Synthetic Time Series Data Generator
Synthetic Time Series Data Generator (ts-data-generator) is a professional-grade Python library and command-line interface (CLI) engineered for data scientists, ML engineers, and software developers who require realistic, deterministic, and highly configurable synthetic time series datasets.
Whether you are benchmarking anomaly detection models, testing forecasting algorithms, or populating frontend dashboards before live data becomes available, ts-data-generator provides clean, composable building blocks to simulate complex, real-world temporal patterns.
Deterministic by Design: Every dataset generated is perfectly reproducible using a PCG64-backed pseudo-random number generator (PRNG) seed. This guarantees consistent generation across different machines, environments, and Python versions.

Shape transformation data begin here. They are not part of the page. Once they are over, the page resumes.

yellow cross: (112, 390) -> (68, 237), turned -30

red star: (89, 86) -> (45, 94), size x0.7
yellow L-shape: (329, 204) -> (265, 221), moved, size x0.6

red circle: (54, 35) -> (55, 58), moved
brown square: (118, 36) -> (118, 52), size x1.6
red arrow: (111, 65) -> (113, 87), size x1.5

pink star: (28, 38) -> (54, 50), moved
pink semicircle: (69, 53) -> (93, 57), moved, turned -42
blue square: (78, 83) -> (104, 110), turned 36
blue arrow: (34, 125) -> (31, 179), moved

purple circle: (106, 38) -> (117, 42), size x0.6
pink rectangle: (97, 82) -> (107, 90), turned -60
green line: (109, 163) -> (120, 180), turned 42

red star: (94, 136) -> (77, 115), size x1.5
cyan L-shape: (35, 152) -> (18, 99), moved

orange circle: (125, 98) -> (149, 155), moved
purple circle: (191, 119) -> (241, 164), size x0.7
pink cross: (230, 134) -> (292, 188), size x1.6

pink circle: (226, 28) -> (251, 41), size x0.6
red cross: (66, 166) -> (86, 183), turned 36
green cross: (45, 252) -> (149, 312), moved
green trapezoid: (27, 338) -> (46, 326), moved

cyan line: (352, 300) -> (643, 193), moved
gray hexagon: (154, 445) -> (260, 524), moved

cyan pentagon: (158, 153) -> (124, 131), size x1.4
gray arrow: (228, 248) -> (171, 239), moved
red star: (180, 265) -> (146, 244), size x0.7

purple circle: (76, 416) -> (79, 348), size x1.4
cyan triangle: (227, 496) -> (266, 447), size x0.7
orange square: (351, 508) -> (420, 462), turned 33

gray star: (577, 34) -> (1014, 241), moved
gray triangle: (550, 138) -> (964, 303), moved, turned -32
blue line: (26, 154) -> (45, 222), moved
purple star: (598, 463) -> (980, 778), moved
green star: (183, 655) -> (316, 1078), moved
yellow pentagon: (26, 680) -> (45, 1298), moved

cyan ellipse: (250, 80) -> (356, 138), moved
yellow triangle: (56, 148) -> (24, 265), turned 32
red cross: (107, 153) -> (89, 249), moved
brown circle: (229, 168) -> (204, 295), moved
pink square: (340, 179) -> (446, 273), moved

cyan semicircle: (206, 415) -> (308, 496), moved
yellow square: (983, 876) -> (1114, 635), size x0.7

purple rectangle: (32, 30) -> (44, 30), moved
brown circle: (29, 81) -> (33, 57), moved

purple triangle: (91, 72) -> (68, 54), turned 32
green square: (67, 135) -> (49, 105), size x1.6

🚀 Getting Started in 5 Minutes
1. Installation
Install the package via pip or using uv (recommended):
pip install ts-data-generator
# Or with uv:
uv pip install ts-data-generator
No install needed? Run the CLI directly with
uvx:uvx --from ts-data-generator tsdata --helpUse
--from(not--with) because the package name (ts-data-generator) differs from the executable name (tsdata).
Optional extras (install features as needed):
# Schema imputing / CSV reverse-engineering (requires scipy)
pip install "ts-data-generator[imputer]"
# Built-in line plotting (requires matplotlib)
pip install "ts-data-generator[plotting]"
# Country-specific holiday detection (requires holidays)
pip install holidays
# All optional features
pip install "ts-data-generator[imputer,plotting]" holidays
2. Choose Your Workflow
ts-data-generator adapts to your workspace. Choose between rapid terminal prototyping or robust pipeline scripting.
💻 Rapid Terminal Prototyping (CLI)
Generate a production-ready dataset in a single terminal line with dimensions and composed metrics:
tsdata generate \
--start 2024-01-01 \
--end 2024-01-07 \
--granularity h \
--dims "region:US,EU,AP" \
--mets "sales:LinearTrend(slope=10)+SinusoidalTrend(amplitude=10,freq=24)" \
--output sales_data.csv
🐍 Pipeline Integration (Python API)
Compose your generators directly inside your training/validation pipelines or notebooks:
from ts_data_generator import DataGen
from ts_data_generator.utils.trends import LinearTrend, SinusoidalTrend
dg = DataGen(seed=42)
dg.start_datetime = "2024-01-01"
dg.end_datetime = "2024-01-07"
dg.to_granularity("h")
# Composing a metric from multiple trends
dg.add_metric(
"sales",
{
LinearTrend(offset=10.0, slope=10),
SinusoidalTrend(amplitude=10.0, freq=24.0)
}
)
df = dg.data # Retrieves the Pandas DataFrame
dg.plot() # Instant interactive visualization
🧩 Architectural Highlights
The generator is designed from the ground up around Modular Compositions:
- Realistic Trends & Seasonality: Compose complex signals by layering multiple trends (Sinusoidal, Linear, AR Noise, Markov Chains, stock-like random walks) onto a single metric. Explore Trend Functions
- Contextual Dimensions: Enrich your metrics with dimensions (such as
region,device_id, oruser_type) using built-in or custom infinite iterables. Explore Dimensions - Stochastic Anomaly Injection: Inject realistic anomalies (isolated spikes, bursty data drops, or gradual concept drifts) after your trends are calculated to benchmark your detection pipelines. Explore Anomalies
- Schema Imputing: Bootstrap a generation config instantly by analyzing an existing historical CSV file. Explore Imputer
⚖️ Why Composable Primitives?
Most synthetic data generators lie at two extremes: they are either too simple (generating basic white noise) or too complex (requiring expensive black-box GAN models that lack direct interpretability).
ts-data-generator sits perfectly in the middle. By utilizing Composable Primitives, you retain total control over the mathematical laws governing your data. You explicitly specify the rules (the base growth, seasonal variations, noise patterns, and failure events) and the generator handles the complex temporal alignment, index building, dimension broadcasting, and execution.